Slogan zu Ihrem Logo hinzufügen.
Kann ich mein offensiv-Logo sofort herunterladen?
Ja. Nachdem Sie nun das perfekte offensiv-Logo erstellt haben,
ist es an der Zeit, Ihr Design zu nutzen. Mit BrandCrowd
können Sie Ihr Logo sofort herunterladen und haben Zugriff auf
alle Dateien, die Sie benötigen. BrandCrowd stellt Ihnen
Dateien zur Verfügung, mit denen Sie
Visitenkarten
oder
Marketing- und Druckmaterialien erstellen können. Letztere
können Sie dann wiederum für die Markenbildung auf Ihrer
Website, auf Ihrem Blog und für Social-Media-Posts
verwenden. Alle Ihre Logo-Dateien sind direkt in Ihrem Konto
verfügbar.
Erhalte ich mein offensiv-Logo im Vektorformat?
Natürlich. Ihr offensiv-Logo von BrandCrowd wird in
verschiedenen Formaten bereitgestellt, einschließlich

...

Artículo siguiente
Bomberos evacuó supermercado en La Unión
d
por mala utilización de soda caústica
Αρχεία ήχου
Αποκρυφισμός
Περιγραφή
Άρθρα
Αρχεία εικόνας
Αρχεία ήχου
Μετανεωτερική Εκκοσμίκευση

» EXERCISE: Out of the data above, give again only the lines starting at the one holding "ist es an der" and ending at the one holding "Marketing- und Druckmaterialien", unchanged.

» ANSWER TO THIS PROBLEM:
ist es an der Zeit, Ihr Design zu nutzen. Mit BrandCrowd
können Sie Ihr Logo sofort herunterladen und haben Zugriff auf
alle Dateien, die Sie benötigen. BrandCrowd stellt Ihnen
Dateien zur Verfügung, mit denen Sie
Visitenkarten
oder
Marketing- und Druckmaterialien erstellen können. Letztere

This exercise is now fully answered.